(Data excerpts)
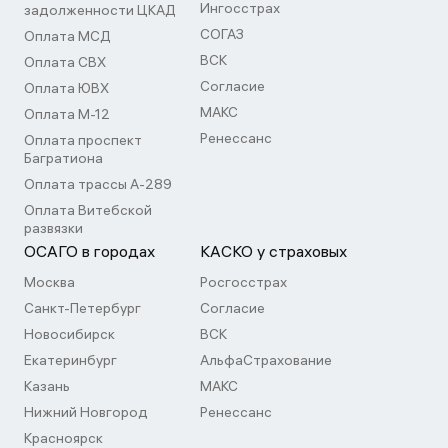
Ингосстрах
задолженности ЦКАД
СОГАЗ
Оплата МСД
ВСК
Оплата СВХ
Согласие
Оплата ЮВХ
МАКС
Оплата М-12
Ренессанс
Оплата проспект
Багратиона
Оплата трассы А-289
Оплата Витебской
развязки
ОСАГО в городах
КАСКО у страховых
Москва
Росгосстрах
Санкт-Петербург
Согласие
Новосибирск
ВСК
Екатеринбург
АльфаСтрахование
Казань
МАКС
Нижний Новгород
Ренессанс
Красноярск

_TASK GOAL_
Reproduce, word for word, the lines of the data from the one that contains "Росгосстрах" to the end, both ends included.

_COMPLETED TASK_
Росгосстрах
Санкт-Петербург
Согласие
Новосибирск
ВСК
Екатеринбург
АльфаСтрахование
Казань
МАКС
Нижний Новгород
Ренессанс
Красноярск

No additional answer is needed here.